BASEBALL
MEMORIES
Growing up in Staples, I became a nut for baseball at an
early age. I loved all kinds of sports, but baseball fit my mentality and my
talents better than all of the rest. I say that because I was a small kid, so
sports with physical contact left me lying on the ground most of the time. But
baseball wasn’t a contact sport, and when the ball was pitched, it was just me and
my glove against the hitter, or me and my bat against the fielder. It was a
challenge that got my blood boiling, and I played my heart out.
In the summer, we would gather at the field in Pine Grove
Park and pick sides. If we didn’t have enough players, we would play workup—where
you batted until you made an out, and then you went into the field and rotated
through the positions. Everybody pitched, everybody caught and everybody
fielded. But many days we had more than enough kids, and we would choose sides,
and the game was on. No umpires and no spectators, we played for the love of
the game. We drank water from an old steel pump in the park—always filling the
can when we were done in case the next user had to prime it—and when we were
done with the water we drank, and didn’t sweat out, we left it in the bushes
behind third base. The game filled our imaginations, too, and sometimes, if you
closed your eyes for a moment, you could hear the murmur of the nonexistent
crowd in the old wooden bleachers.
On many days, we would play the day away and then jump on
our bikes for the long ride home, the old mitt hanging from the handlebars with
the ball safely tucked inside and the bat tied to the frame of our bike. You
went home hungry, sunburnt, and knowing you were going to get it from mom, for
the hole you tore in your pants sliding into second base, but it was worth it.
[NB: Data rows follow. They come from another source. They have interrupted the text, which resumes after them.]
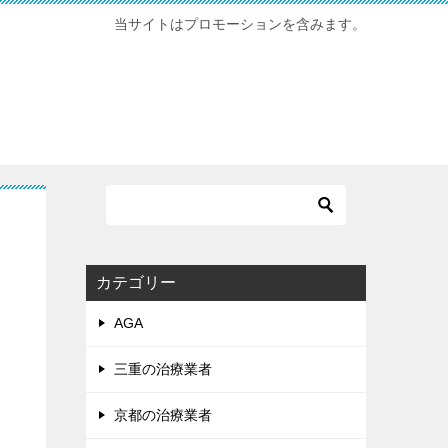
当サイトはプロモーションを含みます。
カテゴリー
AGA
三重の治療業者
京都の治療業者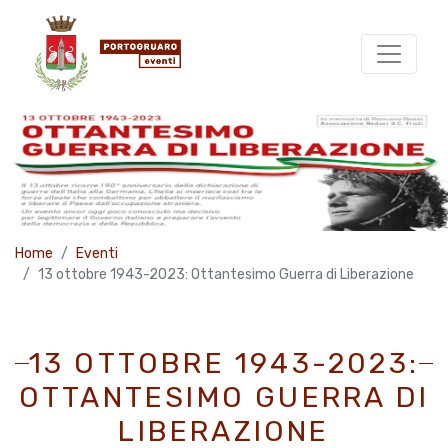
Home
Eventi
13 ottobre 1943-2023: Ottantesimo Guerra di Liberazione
13 OTTOBRE 1943-2023:
OTTANTESIMO GUERRA DI
LIBERAZIONE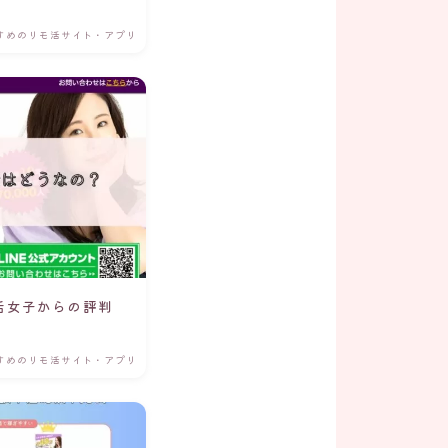
すめのリモ活サイト・アプリ
活女子からの評判
すめのリモ活サイト・アプリ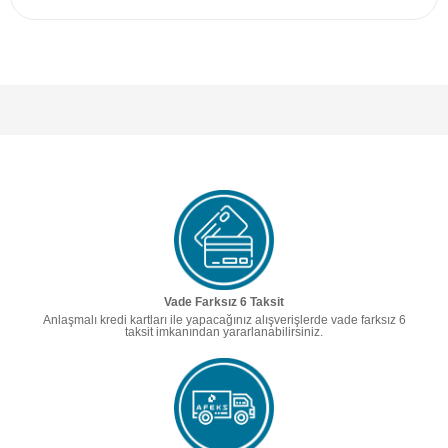
Vade Farksız 6 Taksit
Anlaşmalı kredi kartları ile yapacağınız alışverişlerde vade farksız 6
taksit imkanından yararlanabilirsiniz.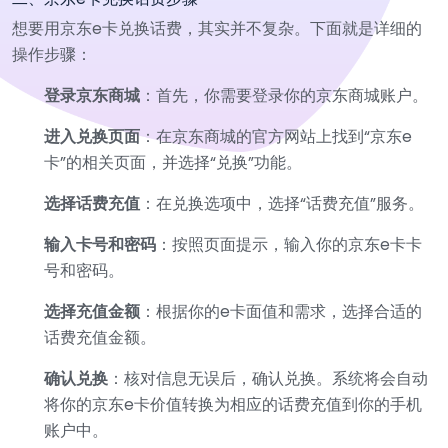
想要用京东e卡兑换话费，其实并不复杂。下面就是详细的
操作步骤：
登录京东商城
：首先，你需要登录你的京东商城账户。
进入兑换页面
：在京东商城的官方网站上找到“京东e
卡”的相关页面，并选择“兑换”功能。
选择话费充值
：在兑换选项中，选择“话费充值”服务。
输入卡号和密码
：按照页面提示，输入你的京东e卡卡
号和密码。
选择充值金额
：根据你的e卡面值和需求，选择合适的
话费充值金额。
确认兑换
：核对信息无误后，确认兑换。系统将会自动
将你的京东e卡价值转换为相应的话费充值到你的手机
账户中。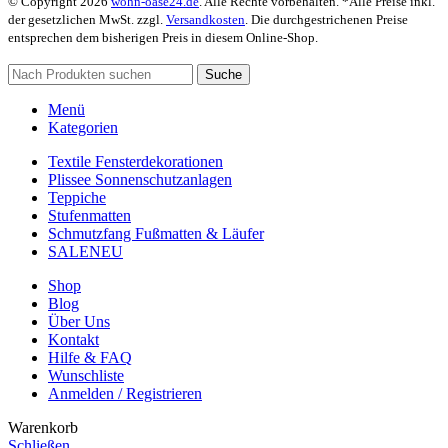
© Copyright 2026
wohn-oase24.de
. Alle Rechte vorbehalten. *Alle Preise inkl.
der gesetzlichen MwSt. zzgl.
Versandkosten
. Die durchgestrichenen Preise
entsprechen dem bisherigen Preis in diesem Online-Shop.
Suche
Menü
Kategorien
Textile Fensterdekorationen
Plissee Sonnenschutzanlagen
Teppiche
Stufenmatten
Schmutzfang Fußmatten & Läufer
SALE
NEU
Shop
Blog
Über Uns
Kontakt
Hilfe & FAQ
Wunschliste
Anmelden / Registrieren
Warenkorb
Schließen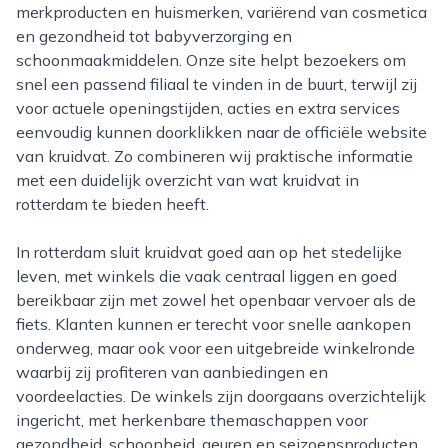
merkproducten en huismerken, variërend van cosmetica
en gezondheid tot babyverzorging en
schoonmaakmiddelen. Onze site helpt bezoekers om
snel een passend filiaal te vinden in de buurt, terwijl zij
voor actuele openingstijden, acties en extra services
eenvoudig kunnen doorklikken naar de officiële website
van kruidvat. Zo combineren wij praktische informatie
met een duidelijk overzicht van wat kruidvat in
rotterdam te bieden heeft.
In rotterdam sluit kruidvat goed aan op het stedelijke
leven, met winkels die vaak centraal liggen en goed
bereikbaar zijn met zowel het openbaar vervoer als de
fiets. Klanten kunnen er terecht voor snelle aankopen
onderweg, maar ook voor een uitgebreide winkelronde
waarbij zij profiteren van aanbiedingen en
voordeelacties. De winkels zijn doorgaans overzichtelijk
ingericht, met herkenbare themaschappen voor
gezondheid, schoonheid, geuren en seizoensproducten.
The game meant that much to you.
I’m an old man now, and those days are distant memories, but
I still remember the names of most of the kids. We never fought or tried to
hurt each other; we were brothers of the game. In nineteen fifty-six I broke my
leg playing out there, and for the rest of that summer I was on crutches. I
felt like a wounded veteran, standing on the sidelines, cheering on my friends.
My buddy would give me a ride on his bike, because I couldn’t ride mine, but I
had to be there, it meant that much to me. On Sundays, we went out to watch the
Railroaders, and I still remember Rev. Ray Ewing walking back and forth in
front of the bleachers, selling ice cold pop out of an old galvanized bucket,
for a dime. If you turned in a foul ball, you would get a freebie.
Baseball, as we knew it then, taught me a lot about life. It
taught me about winning and losing, and getting hurt, and bouncing back. And it
taught me the meaning of the word “teamwork.” The most amazing thing about all
of this was—we did it ourselves. No coaches, no spectators and no uniforms. No
incentive but the love of the game, and the respect of our friends. None of us
ever went on to bigger and better baseball. Oh, some of us played baseball in high
school, and some of us played for the Railroaders, but our best memories were
made out on that old chopped-up field, out at Pine Grove Park.